To do. Reproduce all of the data exactly, with no line skipped.

Data provided.

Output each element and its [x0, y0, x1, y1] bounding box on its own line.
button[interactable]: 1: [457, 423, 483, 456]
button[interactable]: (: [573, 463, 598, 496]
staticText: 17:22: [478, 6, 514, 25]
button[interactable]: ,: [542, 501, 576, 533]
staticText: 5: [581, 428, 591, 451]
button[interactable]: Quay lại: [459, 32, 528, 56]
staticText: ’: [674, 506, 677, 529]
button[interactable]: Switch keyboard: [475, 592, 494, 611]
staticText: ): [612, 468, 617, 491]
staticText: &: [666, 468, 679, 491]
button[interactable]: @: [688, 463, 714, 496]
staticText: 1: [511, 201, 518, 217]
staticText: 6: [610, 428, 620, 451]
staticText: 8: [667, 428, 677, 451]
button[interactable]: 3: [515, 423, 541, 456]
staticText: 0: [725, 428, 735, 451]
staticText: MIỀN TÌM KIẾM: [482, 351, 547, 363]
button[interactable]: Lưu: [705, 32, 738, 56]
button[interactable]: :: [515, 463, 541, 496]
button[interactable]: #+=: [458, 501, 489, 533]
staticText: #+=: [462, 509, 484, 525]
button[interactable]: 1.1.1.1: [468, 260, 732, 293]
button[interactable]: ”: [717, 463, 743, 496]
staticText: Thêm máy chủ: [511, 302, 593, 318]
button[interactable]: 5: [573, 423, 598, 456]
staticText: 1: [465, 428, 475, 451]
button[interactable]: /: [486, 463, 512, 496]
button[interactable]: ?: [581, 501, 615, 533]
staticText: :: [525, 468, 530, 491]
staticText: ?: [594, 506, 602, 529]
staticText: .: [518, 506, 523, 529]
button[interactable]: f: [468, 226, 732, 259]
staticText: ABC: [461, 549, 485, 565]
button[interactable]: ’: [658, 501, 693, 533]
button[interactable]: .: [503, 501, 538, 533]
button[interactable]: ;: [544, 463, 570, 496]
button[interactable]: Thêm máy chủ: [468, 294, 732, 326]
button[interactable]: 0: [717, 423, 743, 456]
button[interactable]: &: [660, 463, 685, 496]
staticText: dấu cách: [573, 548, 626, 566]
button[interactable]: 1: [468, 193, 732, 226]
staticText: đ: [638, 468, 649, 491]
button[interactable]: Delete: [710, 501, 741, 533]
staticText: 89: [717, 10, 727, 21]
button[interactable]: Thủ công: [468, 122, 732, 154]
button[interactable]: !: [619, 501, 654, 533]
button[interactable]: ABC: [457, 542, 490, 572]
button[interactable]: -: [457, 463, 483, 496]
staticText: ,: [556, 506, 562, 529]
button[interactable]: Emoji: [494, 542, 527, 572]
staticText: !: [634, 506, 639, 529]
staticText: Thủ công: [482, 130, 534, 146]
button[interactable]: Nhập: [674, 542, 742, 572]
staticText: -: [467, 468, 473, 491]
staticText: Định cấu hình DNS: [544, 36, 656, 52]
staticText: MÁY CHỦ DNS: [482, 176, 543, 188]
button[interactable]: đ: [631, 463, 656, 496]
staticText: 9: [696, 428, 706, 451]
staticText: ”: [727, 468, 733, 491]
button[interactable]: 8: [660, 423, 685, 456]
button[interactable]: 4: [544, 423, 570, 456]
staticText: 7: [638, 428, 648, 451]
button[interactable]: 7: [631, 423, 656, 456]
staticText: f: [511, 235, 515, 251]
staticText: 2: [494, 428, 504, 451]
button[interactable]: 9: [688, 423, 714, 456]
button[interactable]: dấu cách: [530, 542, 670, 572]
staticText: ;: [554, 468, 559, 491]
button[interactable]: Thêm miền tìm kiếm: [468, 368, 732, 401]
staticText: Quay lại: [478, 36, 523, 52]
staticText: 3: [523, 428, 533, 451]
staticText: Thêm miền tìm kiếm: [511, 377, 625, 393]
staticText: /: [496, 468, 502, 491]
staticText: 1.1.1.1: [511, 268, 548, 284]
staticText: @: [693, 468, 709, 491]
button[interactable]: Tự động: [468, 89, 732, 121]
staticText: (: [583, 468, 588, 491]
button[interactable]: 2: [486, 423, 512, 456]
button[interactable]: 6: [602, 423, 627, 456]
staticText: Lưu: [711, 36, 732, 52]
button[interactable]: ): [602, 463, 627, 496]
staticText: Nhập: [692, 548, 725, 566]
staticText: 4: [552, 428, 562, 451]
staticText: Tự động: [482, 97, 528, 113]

Exercise response.
Output each element and its [x0, y0, x1, y1] bounding box on its own line.
button[interactable]: 1: [457, 423, 483, 456]
button[interactable]: (: [573, 463, 598, 496]
staticText: 17:22: [478, 6, 514, 25]
button[interactable]: ,: [542, 501, 576, 533]
staticText: 5: [581, 428, 591, 451]
button[interactable]: Quay lại: [459, 32, 528, 56]
staticText: ’: [674, 506, 677, 529]
button[interactable]: Switch keyboard: [475, 592, 494, 611]
staticText: ): [612, 468, 617, 491]
staticText: &: [666, 468, 679, 491]
button[interactable]: @: [688, 463, 714, 496]
staticText: 1: [511, 201, 518, 217]
staticText: 6: [610, 428, 620, 451]
staticText: 8: [667, 428, 677, 451]
button[interactable]: 3: [515, 423, 541, 456]
staticText: 0: [725, 428, 735, 451]
staticText: MIỀN TÌM KIẾM: [482, 351, 547, 363]
button[interactable]: Lưu: [705, 32, 738, 56]
button[interactable]: :: [515, 463, 541, 496]
button[interactable]: #+=: [458, 501, 489, 533]
staticText: #+=: [462, 509, 484, 525]
button[interactable]: 1.1.1.1: [468, 260, 732, 293]
button[interactable]: ”: [717, 463, 743, 496]
staticText: Thêm máy chủ: [511, 302, 593, 318]
button[interactable]: 5: [573, 423, 598, 456]
staticText: 1: [465, 428, 475, 451]
button[interactable]: /: [486, 463, 512, 496]
button[interactable]: ?: [581, 501, 615, 533]
staticText: :: [525, 468, 530, 491]
staticText: ?: [594, 506, 602, 529]
staticText: .: [518, 506, 523, 529]
button[interactable]: f: [468, 226, 732, 259]
staticText: ABC: [461, 549, 485, 565]
button[interactable]: ’: [658, 501, 693, 533]
button[interactable]: .: [503, 501, 538, 533]
button[interactable]: ;: [544, 463, 570, 496]
button[interactable]: Thêm máy chủ: [468, 294, 732, 326]
button[interactable]: 0: [717, 423, 743, 456]
button[interactable]: &: [660, 463, 685, 496]
staticText: dấu cách: [573, 548, 626, 566]
button[interactable]: 1: [468, 193, 732, 226]
staticText: đ: [638, 468, 649, 491]
button[interactable]: Delete: [710, 501, 741, 533]
staticText: 89: [717, 10, 727, 21]
button[interactable]: Thủ công: [468, 122, 732, 154]
button[interactable]: !: [619, 501, 654, 533]
button[interactable]: ABC: [457, 542, 490, 572]
button[interactable]: -: [457, 463, 483, 496]
staticText: ,: [556, 506, 562, 529]
button[interactable]: Emoji: [494, 542, 527, 572]
staticText: !: [634, 506, 639, 529]
staticText: Thủ công: [482, 130, 534, 146]
button[interactable]: Nhập: [674, 542, 742, 572]
staticText: -: [467, 468, 473, 491]
staticText: Định cấu hình DNS: [544, 36, 656, 52]
staticText: MÁY CHỦ DNS: [482, 176, 543, 188]
button[interactable]: đ: [631, 463, 656, 496]
staticText: 9: [696, 428, 706, 451]
staticText: ”: [727, 468, 733, 491]
button[interactable]: 8: [660, 423, 685, 456]
button[interactable]: 4: [544, 423, 570, 456]
staticText: 7: [638, 428, 648, 451]
button[interactable]: 7: [631, 423, 656, 456]
staticText: f: [511, 235, 515, 251]
staticText: 2: [494, 428, 504, 451]
button[interactable]: 9: [688, 423, 714, 456]
button[interactable]: dấu cách: [530, 542, 670, 572]
staticText: ;: [554, 468, 559, 491]
button[interactable]: Thêm miền tìm kiếm: [468, 368, 732, 401]
staticText: Quay lại: [478, 36, 523, 52]
staticText: 3: [523, 428, 533, 451]
staticText: Thêm miền tìm kiếm: [511, 377, 625, 393]
staticText: /: [496, 468, 502, 491]
staticText: 1.1.1.1: [511, 268, 548, 284]
staticText: @: [693, 468, 709, 491]
button[interactable]: Tự động: [468, 89, 732, 121]
staticText: (: [583, 468, 588, 491]
button[interactable]: 2: [486, 423, 512, 456]
button[interactable]: 6: [602, 423, 627, 456]
staticText: Lưu: [711, 36, 732, 52]
button[interactable]: ): [602, 463, 627, 496]
staticText: Nhập: [692, 548, 725, 566]
staticText: 4: [552, 428, 562, 451]
staticText: Tự động: [482, 97, 528, 113]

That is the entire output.